16:59:33.527 INFO  [DSBULK-EXPORT_ks1_sample1_20230214_005933_227] Username and password provided but auth provider not specified, inferring PlainTextAuthProvider
16:59:33.535 INFO  [DSBULK-EXPORT_ks1_sample1_20230214_005933_227] Operation directory: /Users/ayman.khalil/workplace/datastax/cdc-apache-cassandra/logs/EXPORT_ks1_sample1_20230214_005933_227
16:59:33.601 WARN  [DSBULK-EXPORT_ks1_sample1_20230214_005933_227] [driver] /127.0.0.1:9042 did not send an authentication challenge; This is suspicious because the driver expects authentication
16:59:33.805 WARN  [DSBULK-EXPORT_ks1_sample1_20230214_005933_227] [driver] /127.0.0.1:9042 did not send an authentication challenge; This is suspicious because the driver expects authentication
16:59:33.802 WARN  [DSBULK-EXPORT_ks1_sample1_20230214_005933_227] [driver] /127.0.0.1:9042 did not send an authentication challenge; This is suspicious because the driver expects authentication
16:59:33.810 WARN  [DSBULK-EXPORT_ks1_sample1_20230214_005933_227] [driver] /127.0.0.1:9042 did not send an authentication challenge; This is suspicious because the driver expects authentication
16:59:33.802 WARN  [DSBULK-EXPORT_ks1_sample1_20230214_005933_227] [driver] /127.0.0.1:9042 did not send an authentication challenge; This is suspicious because the driver expects authentication
16:59:33.804 WARN  [DSBULK-EXPORT_ks1_sample1_20230214_005933_227] [driver] /127.0.0.1:9042 did not send an authentication challenge; This is suspicious because the driver expects authentication
16:59:33.810 WARN  [DSBULK-EXPORT_ks1_sample1_20230214_005933_227] [driver] /127.0.0.1:9042 did not send an authentication challenge; This is suspicious because the driver expects authentication
16:59:33.831 WARN  [DSBULK-EXPORT_ks1_sample1_20230214_005933_227] [driver] /127.0.0.1:9042 did not send an authentication challenge; This is suspicious because the driver expects authentication
16:59:33.831 WARN  [DSBULK-EXPORT_ks1_sample1_20230214_005933_227] [driver] /127.0.0.1:9042 did not send an authentication challenge; This is suspicious because the driver expects authentication
16:59:34.439 WARN  [DSBULK-EXPORT_ks1_sample1_20230214_005933_227] Continuous paging is not available, read performance will not be optimal. Check your remote DSE cluster configuration, and ensure that the configured consistency level is either ONE or LOCAL_ONE.
16:59:34.831 INFO  [DSBULK-EXPORT_ks1_sample1_20230214_005933_227] Operation EXPORT_ks1_sample1_20230214_005933_227 completed successfully in less than one second.
16:59:37.014 INFO  [DSBULK-EXPORT_ks1_sample1_20230214_005933_227] Checkpoints for the current operation were written to checkpoint.csv.

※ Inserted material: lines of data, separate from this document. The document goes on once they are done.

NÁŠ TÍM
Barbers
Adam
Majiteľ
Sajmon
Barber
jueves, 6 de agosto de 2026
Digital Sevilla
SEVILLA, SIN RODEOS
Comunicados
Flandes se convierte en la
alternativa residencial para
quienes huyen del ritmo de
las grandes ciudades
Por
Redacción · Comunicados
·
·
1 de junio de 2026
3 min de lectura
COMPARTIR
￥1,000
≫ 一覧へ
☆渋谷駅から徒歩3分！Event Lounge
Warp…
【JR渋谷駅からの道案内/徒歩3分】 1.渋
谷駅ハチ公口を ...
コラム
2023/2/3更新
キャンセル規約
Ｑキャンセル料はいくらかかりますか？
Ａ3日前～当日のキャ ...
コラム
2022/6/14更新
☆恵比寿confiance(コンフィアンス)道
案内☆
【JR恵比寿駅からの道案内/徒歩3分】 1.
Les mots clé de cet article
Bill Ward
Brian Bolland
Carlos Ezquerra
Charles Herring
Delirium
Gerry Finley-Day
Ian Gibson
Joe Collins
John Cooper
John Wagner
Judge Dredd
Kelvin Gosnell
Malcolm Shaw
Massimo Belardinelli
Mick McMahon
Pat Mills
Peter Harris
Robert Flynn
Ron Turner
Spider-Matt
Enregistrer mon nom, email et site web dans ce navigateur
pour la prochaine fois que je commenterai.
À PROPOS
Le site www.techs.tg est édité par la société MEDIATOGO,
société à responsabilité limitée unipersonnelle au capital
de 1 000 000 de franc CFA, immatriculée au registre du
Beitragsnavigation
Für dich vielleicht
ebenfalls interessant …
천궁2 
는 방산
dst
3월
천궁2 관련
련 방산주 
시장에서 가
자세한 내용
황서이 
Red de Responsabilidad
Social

16:59:37.014 INFO  [DSBULK-EXPORT_ks1_sample1_20230214_005933_227] To resume the current operation, re-run it with the same settings, and add the following command line flag:
16:59:37.014 INFO  [DSBULK-EXPORT_ks1_sample1_20230214_005933_227] --dsbulk.log.checkpoint.file=/Users/ayman.khalil/workplace/datastax/cdc-apache-cassandra/logs/EXPORT_ks1_sample1_20230214_005933_227/checkpoint.csv
16:59:37.036 INFO  Export of ks1.sample1 finished with STATUS_OK
16:59:37.099 INFO  errorCommitLogReprocessEnabled=false, pulsarServiceUrl=pulsar://localhost:6650/, pulsarAuthParams=null, cdcConcurrentProcessors=-1, sslKeystorePath=null, sslTruststorePath=null, tlsTrustCertsFilePath=null, sslTruststoreType=JKS, sslEnabledProtocols=TLSv1.2,TLSv1.1,TLSv1, sslCipherSuites=null, sslKeystorePassword=null, pulsarBatchDelayInMs=-1, cdcPollIntervalMs=60000, cdcWorkingDir=null/cdc, pulsarAuthPluginClassName=null, pulsarMaxPendingMessagesAcrossPartitions=50000, sslHostnameVerificationEnable=false, topicPrefix=events-, maxInflightMessagesPerTask=16384, sslAllowInsecureConnection=false, useKeyStoreTls=false, sslProvider=null, sslTruststorePassword=null, pulsarKeyBasedBatcher=false, pulsarMaxPendingMessages=1000
16:59:37.708 WARN  Can not find org.apache.pulsar.shade.io.netty.resolver.dns.macos.MacOSDnsServerAddressStreamProvider in the classpath, fallback to system defaults. This may result in incorrect DNS resolutions on MacOS.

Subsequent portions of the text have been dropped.